(Work item)
Exact copies of the lines from the start of the records through the line with "3,156,332.00" are what the answer must hold; pictures are not part of it.

(Data in this exercise)
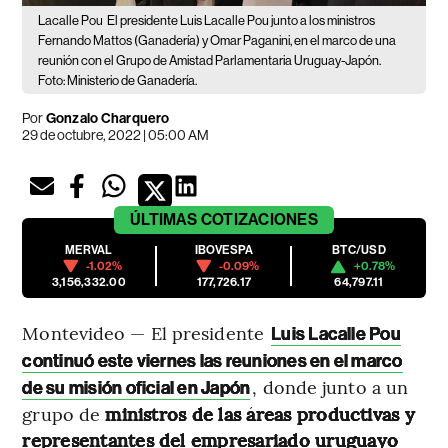
Lacalle Pou
El presidente Luis Lacalle Pou junto a los ministros
Fernando Mattos (Ganadería) y Omar Paganini, en el marco de una
reunión con el Grupo de Amistad Parlamentaria Uruguay-Japón.
Foto: Ministerio de Ganadería.
Por
Gonzalo Charquero
29 de octubre, 2022 | 05:00 AM
ÚLTIMAS
COTIZACIONES
MERVAL
IBOVESPA
BTC/USD
-1.02%
-0.09%
+0.78%
3,156,332.00
177,726.17
64,797.11
Montevideo — El presidente
Luis Lacalle Pou
continuó este viernes las reuniones en el marco
, donde junto a un
de su misión oficial en Japón
grupo de
ministros de las áreas productivas y
representantes del empresariado uruguayo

(Response box)
Lacalle Pou
El presidente Luis Lacalle Pou junto a los ministros
Fernando Mattos (Ganadería) y Omar Paganini, en el marco de una
reunión con el Grupo de Amistad Parlamentaria Uruguay-Japón.
Foto: Ministerio de Ganadería.
Por
Gonzalo Charquero
29 de octubre, 2022 | 05:00 AM
ÚLTIMAS
COTIZACIONES
MERVAL
IBOVESPA
BTC/USD
-1.02%
-0.09%
+0.78%
3,156,332.00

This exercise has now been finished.